Ranks in MPI Jobs#

MPI ranks, nodes, and scratch space: what you need to know first

Before using node-local /tmp storage safely in an MPI job, it is important to understand how parallel processes are organized and identified at runtime. The file-management patterns that follow rely on these concepts to avoid file collisions, race conditions, and data loss.

This section introduces the core MPI and Slurm concepts you will see referenced throughout the storage chapter.


What is an MPI rank?#

In an MPI job, your program is launched multiple times in parallel. Each running instance is called a rank.

  • Every rank executes the same program

  • Each rank has a unique integer ID

  • Ranks typically cooperate by exchanging data via MPI

The rank ID is commonly referred to as:

MPI rank  (0, 1, 2, ..., N−1)

In Slurm-launched jobs (including Tapis jobs on TACC systems), this value is exposed as:

SLURM_PROCID

Example:

  • SLURM_PROCID=0 → rank 0 (often used for coordination or aggregation)

  • SLURM_PROCID=7 → the 8th MPI process

When writing files, two ranks with the same filename will overwrite each other unless separated.
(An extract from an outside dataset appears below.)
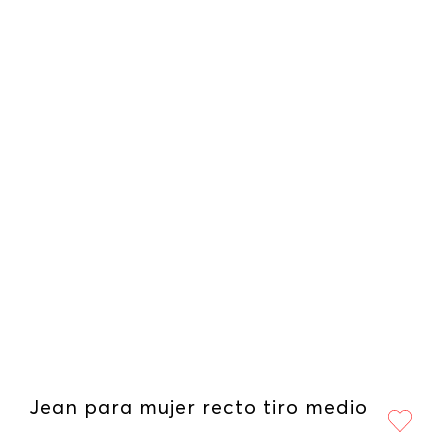
Jean para mujer recto tiro medio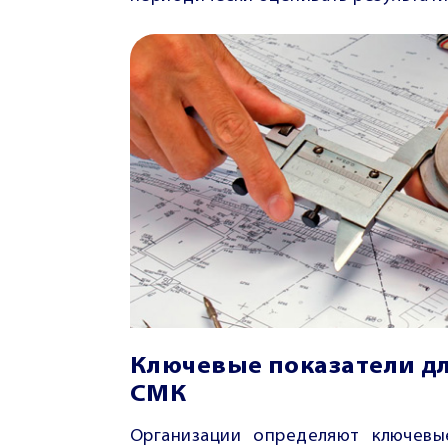
Ключевые показатели дл
СМК
Организации определяют ключевы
This is why rank-aware paths are essential.


Nodes vs. ranks: why this distinction matters#

A node is a physical (or virtual) machine in the cluster.

  • Each node has:

    • its own CPUs

    • its own memory

    • its own /tmp directory

  • Multiple MPI ranks typically run on the same node

Slurm provides two important identifiers:

Concept

Meaning

Slurm variable

Rank ID

Global MPI process index

SLURM_PROCID

Node ID

Which node in the allocation

SLURM_NODEID

Local rank

Rank index within a node

SLURM_LOCALID

Example:

  • Rank 12 may be:

    • SLURM_NODEID=1 (second node)

    • SLURM_LOCALID=4 (5th rank on that node)

This matters because all ranks on the same node share the same /tmp directory.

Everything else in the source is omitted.